Mein ERSTES Geld (34) : Steineschleppen fürs erste Moped

Karl Robl Bau-Hauptgeschäftsführer

Ich bin in Hilpoltstein bei Nürnberg aufgewachsen. In den Sommerferien 1959 – ich war damals noch keine 16 Jahre alt – forderte mich mein Vater dazu auf, das richtige Arbeitsleben kennenzulernen. Er war Zimmererpolier und arbeitete damals auf einer Baustelle in unserer Gegend. Dort verschaffte er mir einen Ferienjob.
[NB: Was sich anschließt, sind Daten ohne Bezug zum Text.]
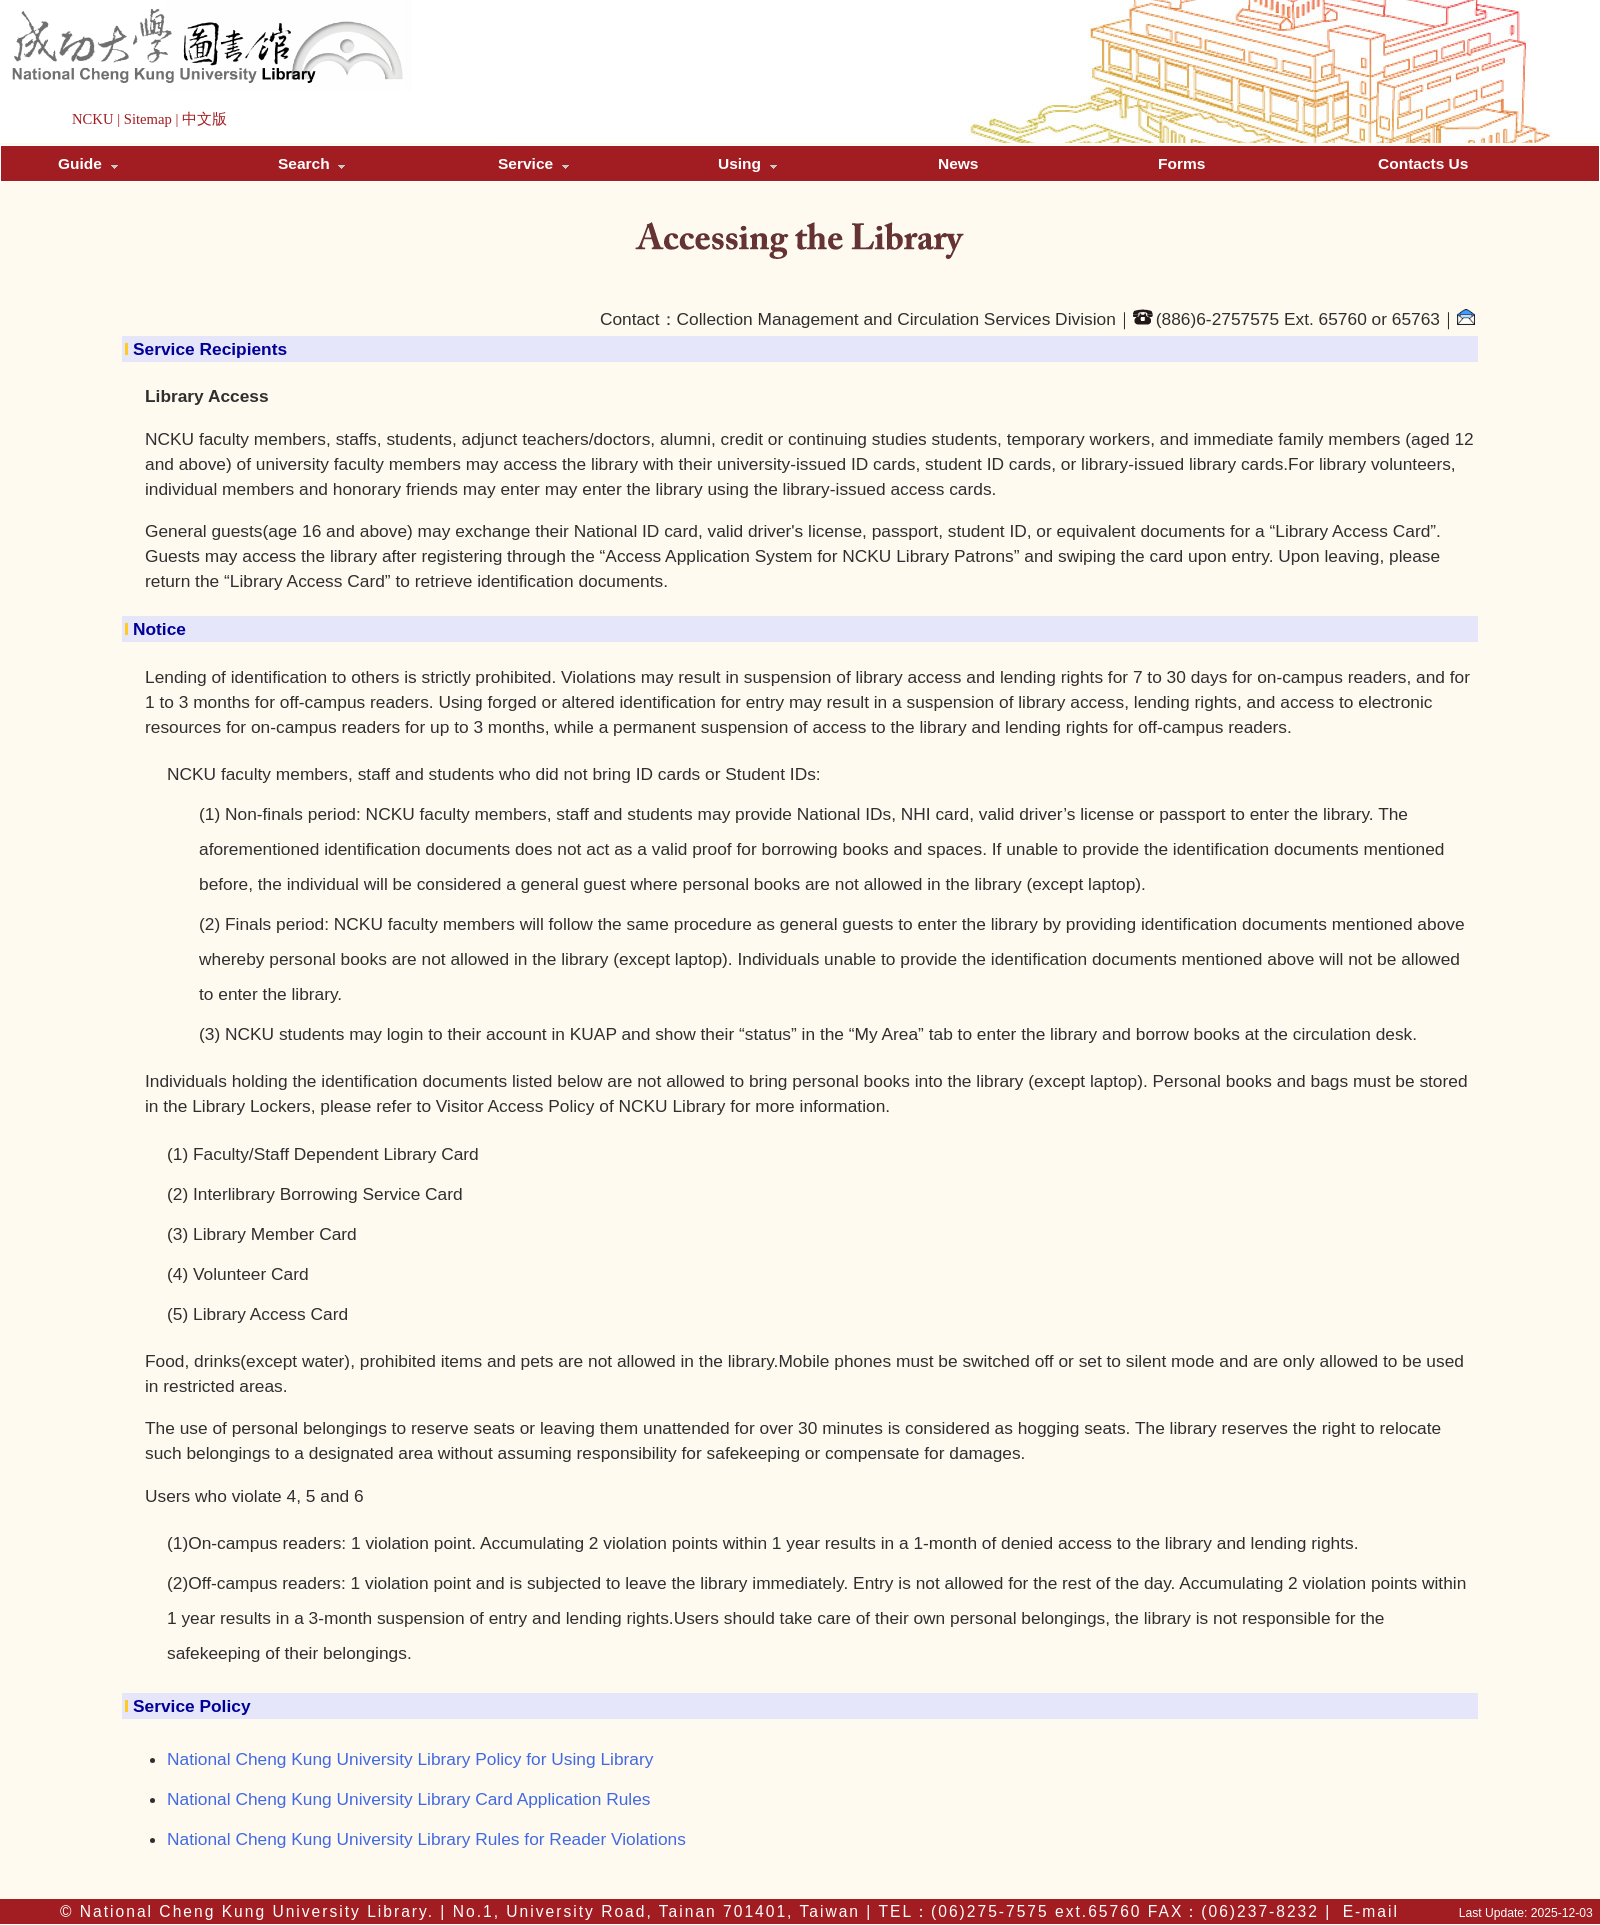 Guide (88, 163)
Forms (1181, 163)
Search (311, 163)
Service (533, 163)
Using (747, 163)
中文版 (204, 119)
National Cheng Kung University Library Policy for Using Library (410, 1759)
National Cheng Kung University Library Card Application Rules (409, 1799)
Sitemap (148, 119)
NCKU (93, 119)
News (958, 163)
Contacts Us (1423, 163)
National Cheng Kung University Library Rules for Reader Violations (426, 1839) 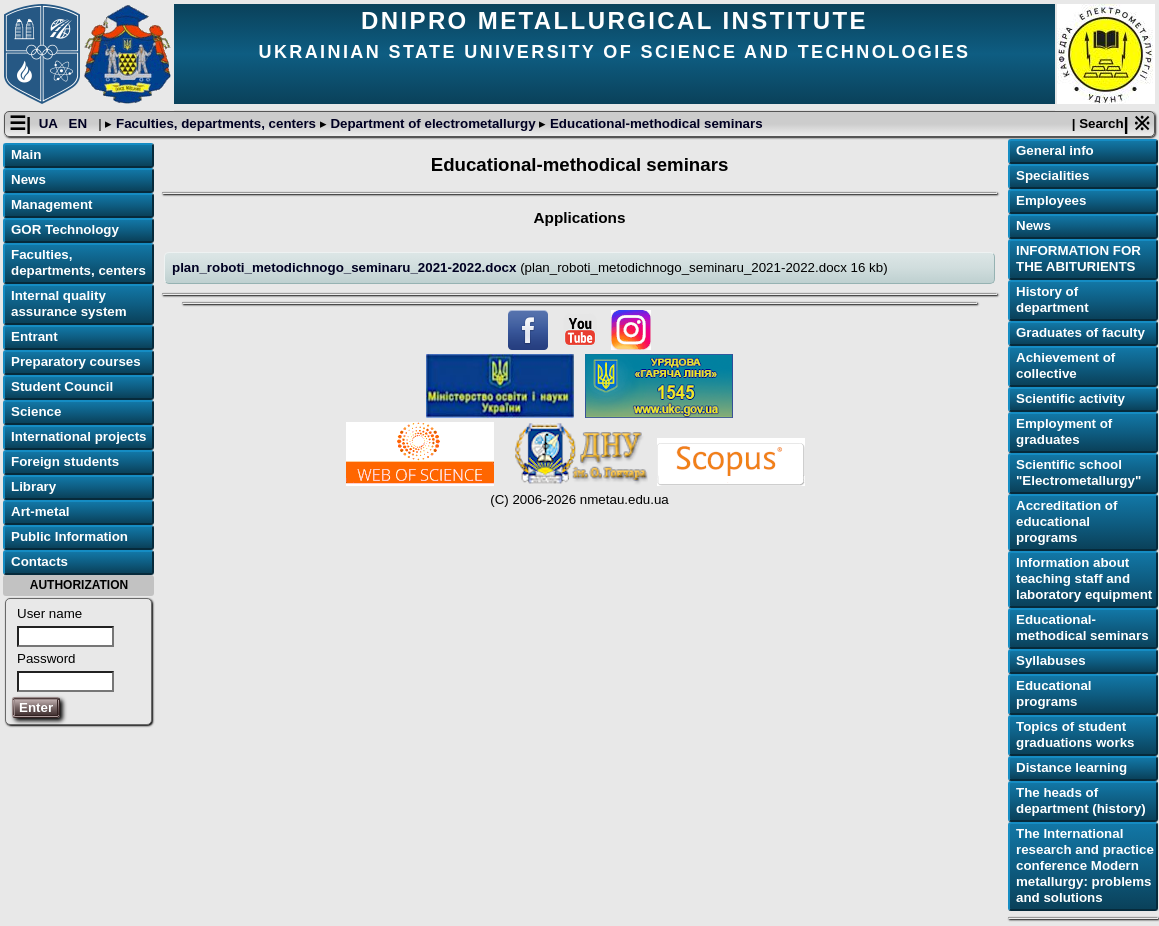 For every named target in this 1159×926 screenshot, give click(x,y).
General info (1055, 150)
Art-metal (40, 511)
Der Gegensatz zu meinem Schulalltag war für mich am Anfang immens groß. Statt über Büchern zu hocken, habe ich Steine geschleppt, beim Anbringen der Schalung geholfen oder auch einfach nur die Brotzeit beim Metzger geholt. Zwischendurch tranken wir alle gemeinsam ein, zwei Bier. Wer nicht mittrank, gehörte nicht dazu.

Insgesamt vier bis fünf Wochen habe ich auf der Baustelle gearbeitet. Am Ende hatte ich 400 oder 500 Mark verdient. Davon konnte ich mir fast ohne Zuschuss ein Moped kaufen. Die restliche Summe gab mein Vater dazu – quasi als Belohnung für mein Durchhaltevermögen.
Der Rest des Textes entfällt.